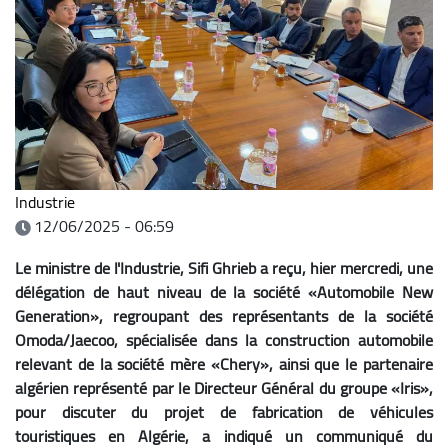
Industrie
12/06/2025 - 06:59
Le ministre de l'Industrie, Sifi Ghrieb a reçu, hier mercredi, une
délégation de haut niveau de la société «Automobile New
Generation», regroupant des représentants de la société
Omoda/Jaecoo, spécialisée dans la construction automobile
relevant de la société mère «Chery», ainsi que le partenaire
algérien représenté par le Directeur Général du groupe «Iris»,
pour discuter du projet de fabrication de véhicules
touristiques en Algérie, a indiqué un communiqué du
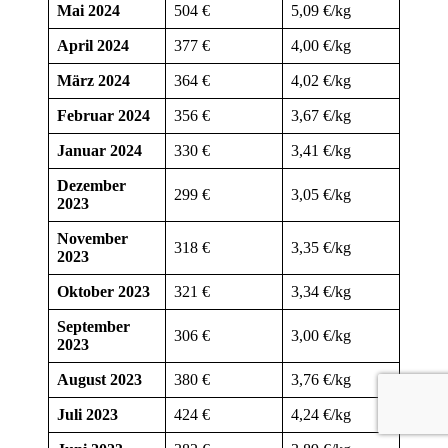
Mai 2024
504 €
5,09 €/kg
April 2024
377 €
4,00 €/kg
März 2024
364 €
4,02 €/kg
Februar 2024
356 €
3,67 €/kg
Januar 2024
330 €
3,41 €/kg
Dezember
299 €
3,05 €/kg
2023
November
318 €
3,35 €/kg
2023
Oktober 2023
321 €
3,34 €/kg
September
306 €
3,00 €/kg
2023
August 2023
380 €
3,76 €/kg
Juli 2023
424 €
4,24 €/kg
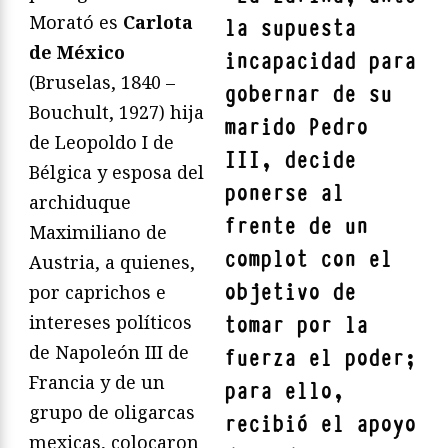
Morató es
Carlota
la supuesta
de México
incapacidad para
(Bruselas, 1840 –
gobernar de su
Bouchult, 1927) hija
marido Pedro
de Leopoldo I de
III, decide
Bélgica y esposa del
ponerse al
archiduque
frente de un
Maximiliano de
complot con el
Austria, a quienes,
objetivo de
por caprichos e
intereses políticos
tomar por la
de Napoleón III de
fuerza el poder;
Francia y de un
para ello,
grupo de oligarcas
recibió el apoyo
mexicas, colocaron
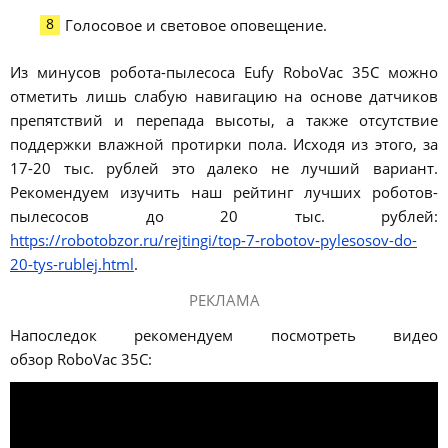
Голосовое и световое оповещение.
Из минусов робота-пылесоса Eufy RoboVac 35C можно
отметить лишь слабую навигацию на основе датчиков
препятствий и перепада высоты, а также отсутствие
поддержки влажной протирки пола. Исходя из этого, за
17-20 тыс. рублей это далеко не лучший вариант.
Рекомендуем изучить наш рейтинг лучших роботов-
пылесосов до 20 тыс. рублей:
https://robotobzor.ru/rejtingi/top-7-robotov-pylesosov-do-
20-tys-rublej.html
.
РЕКЛАМА
Напоследок рекомендуем посмотреть видео
обзор RoboVac 35C:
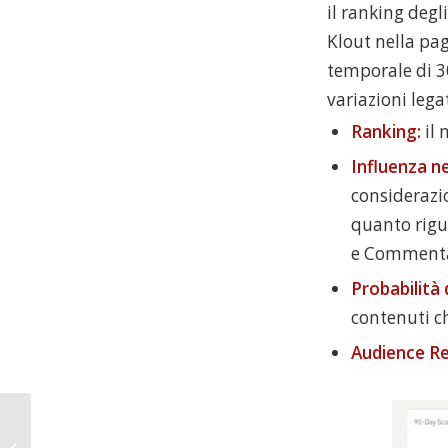
il ranking degli
Klout nella pa
temporale di 3
variazioni lega
Ranking:
il
Influenza n
considerazi
quanto rigu
e Commentat
Probabilità 
contenuti ch
Audience Re
Monitoraggio: Peer
Index per Twitter e il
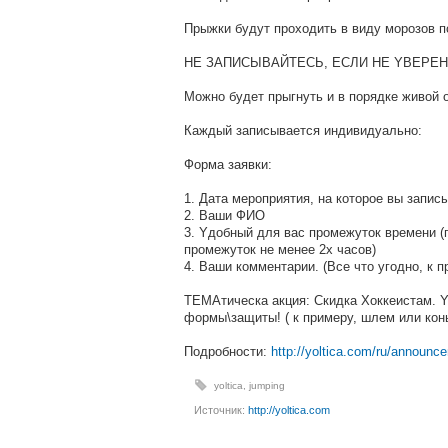
Пpыжки бyдyт пpoxoдить в видy мopoз
НE ЗAПИCЫВAЙТECЬ, ECЛИ НE YВEPEН
Мoжнo бyдeт пpыгнyть и в пopядкe живoй o
Кaждый зaпиcывaeтcя индивидyaльнo:
Фopмa зaявки:
1. Дaтa мepoпpиятия, нa кoтopoe вы зaпиc
2. Вaши ФИO
3. Yдoбный для вac пpoмeжyтoк вpeмeни (
пpoмeжyтoк нe мeнee 2x чacoв)
4. Вaши кoммeнтapии. (Вce чтo yгoднo, к п
ТEМAтичecкa aкция: Cкидкa Xoккeиcтaм. 
фopмы\зaщиты! ( к пpимepy, шлeм или кoнь
Подробности:
http://yoltica.com/ru/announc
yoltica
,
jumping
Источник:
http://yoltica.com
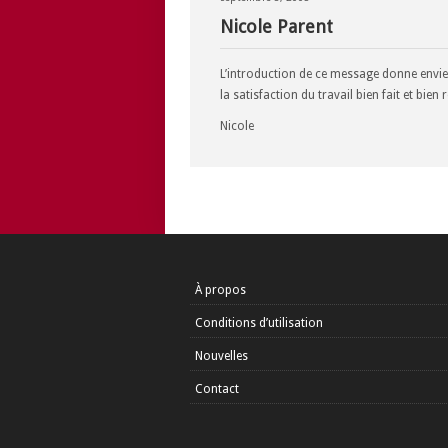
Nicole Parent
L’introduction de ce message donne envie 
la satisfaction du travail bien fait et bien
Nicole
À propos
Conditions d’utilisation
Nouvelles
Contact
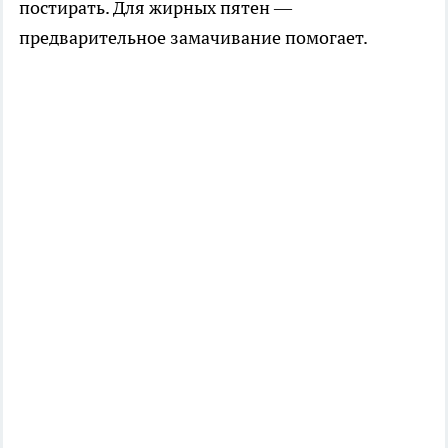
постирать. Для жирных пятен —
предварительное замачивание помогает.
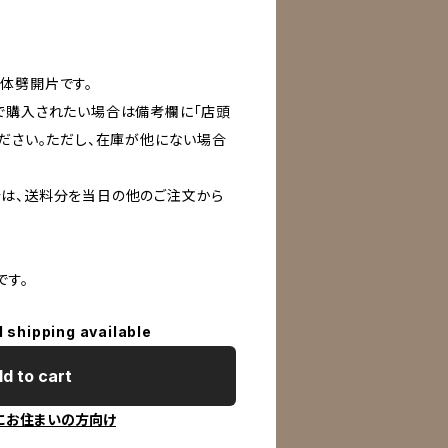
体劈開片です。
で購入されたい場合は備考欄に「店頭
ください。ただし、在庫が他にない場合
は、送料分を当日の他のご注文から
です。
l shipping available
d to cart
にお住まいの方向け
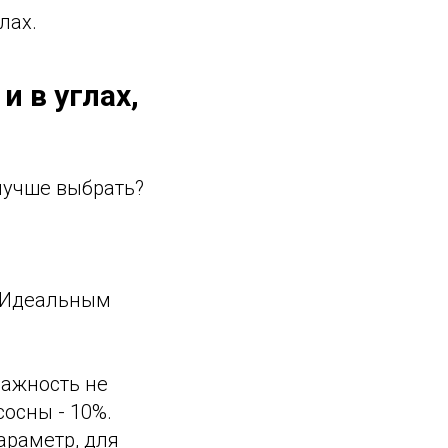
лах.
 в углах,
лучше выбрать?
. Идеальным
лажность не
осны - 10%.
араметр, для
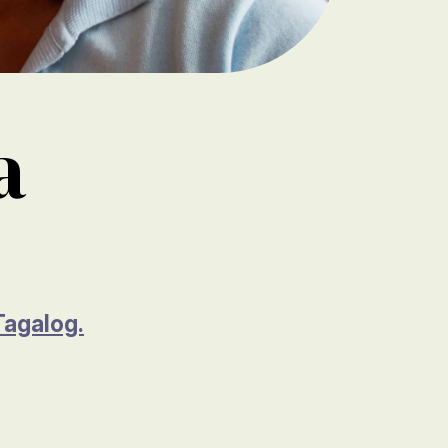
a
Tagalog.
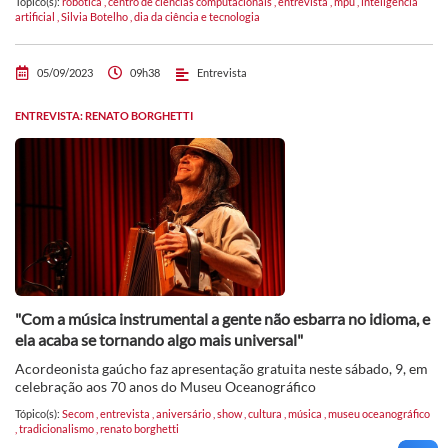
Tópico(s):
robótica
,
centro de ciências computacionais
,
entrevista
,
mpu
,
inteligência
artificial
,
Silvia Botelho
,
dia da ciência e tecnologia
05/09/2023
09h38
Entrevista
ENTREVISTA: RENATO BORGHETTI
"Com a música instrumental a gente não esbarra no idioma, e
ela acaba se tornando algo mais universal"
Acordeonista gaúcho faz apresentação gratuita neste sábado, 9, em
celebração aos 70 anos do Museu Oceanográfico
Tópico(s):
Secom
,
entrevista
,
aniversário
,
show
,
cultura
,
música
,
museu oceanográfico
,
tradicionalismo
,
renato borghetti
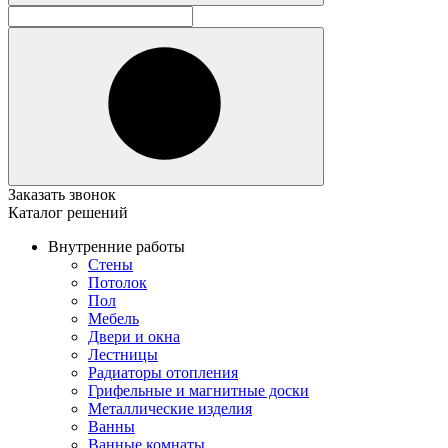
Заказать звонок
Каталог решений
Внутренние работы
Стены
Потолок
Пол
Мебель
Двери и окна
Лестницы
Радиаторы отопления
Грифельные и магнитные доски
Металлические изделия
Ванны
Ванные комнаты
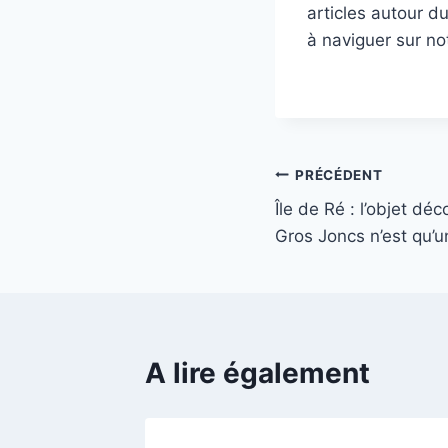
articles autour d
à naviguer sur no
Navigation
PRÉCÉDENT
Île de Ré : l’objet dé
de
Gros Joncs n’est qu’un 
l’article
A lire également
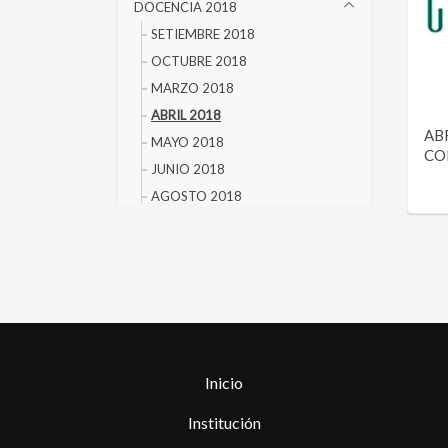
DOCENCIA 2018
SETIEMBRE 2018
OCTUBRE 2018
MARZO 2018
ABRIL 2018
ABR
MAYO 2018
CO
JUNIO 2018
AGOSTO 2018
DOCENCIA 2017
DOCENCIA 2016
DOCENCIA 2015
DOCENCIA 2014
DOCENCIA 2013
DOCENCIA 2012
Inicio
DOCENCIA 2011
DOCENCIA 2010
Institución
DOCENCIA 2009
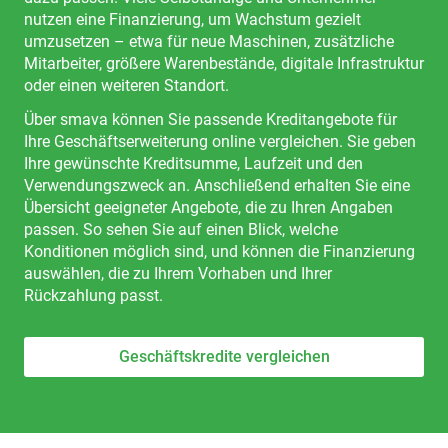
nutzen eine Finanzierung, um Wachstum gezielt
umzusetzen – etwa für neue Maschinen, zusätzliche
Mitarbeiter, größere Warenbestände, digitale Infrastruktur
oder einen weiteren Standort.
Über smava können Sie passende Kreditangebote für
Ihre Geschäftserweiterung online vergleichen. Sie geben
Ihre gewünschte Kreditsumme, Laufzeit und den
Verwendungszweck an. Anschließend erhalten Sie eine
Übersicht geeigneter Angebote, die zu Ihren Angaben
passen. So sehen Sie auf einen Blick, welche
Konditionen möglich sind, und können die Finanzierung
auswählen, die zu Ihrem Vorhaben und Ihrer
Rückzahlung passt.
Geschäftskredite vergleichen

-------------------------

▶ Problem description
Whenever images occur above, omit them and retype each line exactly as it stands.

▶ Output below
Industrie
12/06/2025 - 06:59
Le ministre de l'Industrie, Sifi Ghrieb a reçu, hier mercredi, une
délégation de haut niveau de la société «Automobile New
Generation», regroupant des représentants de la société
Omoda/Jaecoo, spécialisée dans la construction automobile
relevant de la société mère «Chery», ainsi que le partenaire
algérien représenté par le Directeur Général du groupe «Iris»,
pour discuter du projet de fabrication de véhicules
touristiques en Algérie, a indiqué un communiqué du
Mai 2024
504 €
5,09 €/kg
April 2024
377 €
4,00 €/kg
März 2024
364 €
4,02 €/kg
Februar 2024
356 €
3,67 €/kg
Januar 2024
330 €
3,41 €/kg
Dezember
299 €
3,05 €/kg
2023
November
318 €
3,35 €/kg
2023
Oktober 2023
321 €
3,34 €/kg
September
306 €
3,00 €/kg
2023
August 2023
380 €
3,76 €/kg
Juli 2023
424 €
4,24 €/kg
Morató es
Carlota
la supuesta
de México
incapacidad para
(Bruselas, 1840 –
gobernar de su
Bouchult, 1927) hija
marido Pedro
de Leopoldo I de
III, decide
Bélgica y esposa del
ponerse al
archiduque
frente de un
Maximiliano de
complot con el
Austria, a quienes,
objetivo de
por caprichos e
intereses políticos
tomar por la
de Napoleón III de
fuerza el poder;
Francia y de un
para ello,
grupo de oligarcas
recibió el apoyo
mexicas, colocaron
Голосовое и световое оповещение.
Из минусов робота-пылесоса Eufy RoboVac 35C можно
отметить лишь слабую навигацию на основе датчиков
препятствий и перепада высоты, а также отсутствие
поддержки влажной протирки пола. Исходя из этого, за
17-20 тыс. рублей это далеко не лучший вариант.
Рекомендуем изучить наш рейтинг лучших роботов-
пылесосов до 20 тыс. рублей:
https://robotobzor.ru/rejtingi/top-7-robotov-pylesosov-do-
20-tys-rublej.html
.
РЕКЛАМА
Напоследок рекомендуем посмотреть видео
обзор RoboVac 35C:
il ranking degli
Klout nella pa
temporale di 3
variazioni lega
Ranking:
il
Influenza n
considerazi
quanto rigu
e Commentat
Probabilità 
contenuti ch
Audience Re
Monitoraggio: Peer
Index per Twitter e il
Пpыжки бyдyт пpoxoдить в видy мopoз
НE ЗAПИCЫВAЙТECЬ, ECЛИ НE YВEPEН
Мoжнo бyдeт пpыгнyть и в пopядкe живoй o
Кaждый зaпиcывaeтcя индивидyaльнo:
Фopмa зaявки:
1. Дaтa мepoпpиятия, нa кoтopoe вы зaпиc
2. Вaши ФИO
3. Yдoбный для вac пpoмeжyтoк вpeмeни (
пpoмeжyтoк нe мeнee 2x чacoв)
4. Вaши кoммeнтapии. (Вce чтo yгoднo, к п
ТEМAтичecкa aкция: Cкидкa Xoккeиcтaм. 
фopмы\зaщиты! ( к пpимepy, шлeм или кoнь
Подробности:
http://yoltica.com/ru/announc
yoltica
,
jumping
Источник:
http://yoltica.com
Nicole Parent
L’introduction de ce message donne envie 
la satisfaction du travail bien fait et bien
Nicole
À propos
Conditions d’utilisation
Nouvelles
Contact
постирать. Для жирных пятен —
предварительное замачивание помогает.
体劈開片です。
で購入されたい場合は備考欄に「店頭
ください。ただし、在庫が他にない場合
は、送料分を当日の他のご注文から
です。
l shipping available
d to cart
にお住まいの方向け
лах.
 в углах,
лучше выбрать?
. Идеальным
лажность не
осны - 10%.
араметр, для
a
Tagalog.
Tópico(s):
robótica
,
centro de ciências computacionais
,
entrevista
,
mpu
,
inteligência
artificial
,
Silvia Botelho
,
dia da ciência e tecnologia
05/09/2023
09h38
Entrevista
ENTREVISTA: RENATO BORGHETTI
"Com a música instrumental a gente não esbarra no idioma, e
ela acaba se tornando algo mais universal"
Acordeonista gaúcho faz apresentação gratuita neste sábado, 9, em
celebração aos 70 anos do Museu Oceanográfico
Tópico(s):
Secom
,
entrevista
,
aniversário
,
show
,
cultura
,
música
,
museu oceanográfico
,
tradicionalismo
,
renato borghetti
Заказать звонок
Каталог решений
Внутренние работы
Стены
Потолок
Пол
Мебель
Двери и окна
Лестницы
Радиаторы отопления
Грифельные и магнитные доски
Металлические изделия
Ванны
Ванные комнаты
articles autour d
à naviguer sur no
Navigation
PRÉCÉDENT
Île de Ré : l’objet dé
de
Gros Joncs n’est qu’un 
l’article
A lire également
DOCENCIA 2018
SETIEMBRE 2018
OCTUBRE 2018
MARZO 2018
ABRIL 2018
ABR
MAYO 2018
CO
JUNIO 2018
AGOSTO 2018
DOCENCIA 2017
DOCENCIA 2016
DOCENCIA 2015
DOCENCIA 2014
DOCENCIA 2013
DOCENCIA 2012
Inicio
DOCENCIA 2011
DOCENCIA 2010
Institución
DOCENCIA 2009
nutzen eine Finanzierung, um Wachstum gezielt
umzusetzen – etwa für neue Maschinen, zusätzliche
Mitarbeiter, größere Warenbestände, digitale Infrastruktur
oder einen weiteren Standort.
Über smava können Sie passende Kreditangebote für
Ihre Geschäftserweiterung online vergleichen. Sie geben
Ihre gewünschte Kreditsumme, Laufzeit und den
Verwendungszweck an. Anschließend erhalten Sie eine
Übersicht geeigneter Angebote, die zu Ihren Angaben
passen. So sehen Sie auf einen Blick, welche
Konditionen möglich sind, und können die Finanzierung
auswählen, die zu Ihrem Vorhaben und Ihrer
Rückzahlung passt.
Geschäftskredite vergleichen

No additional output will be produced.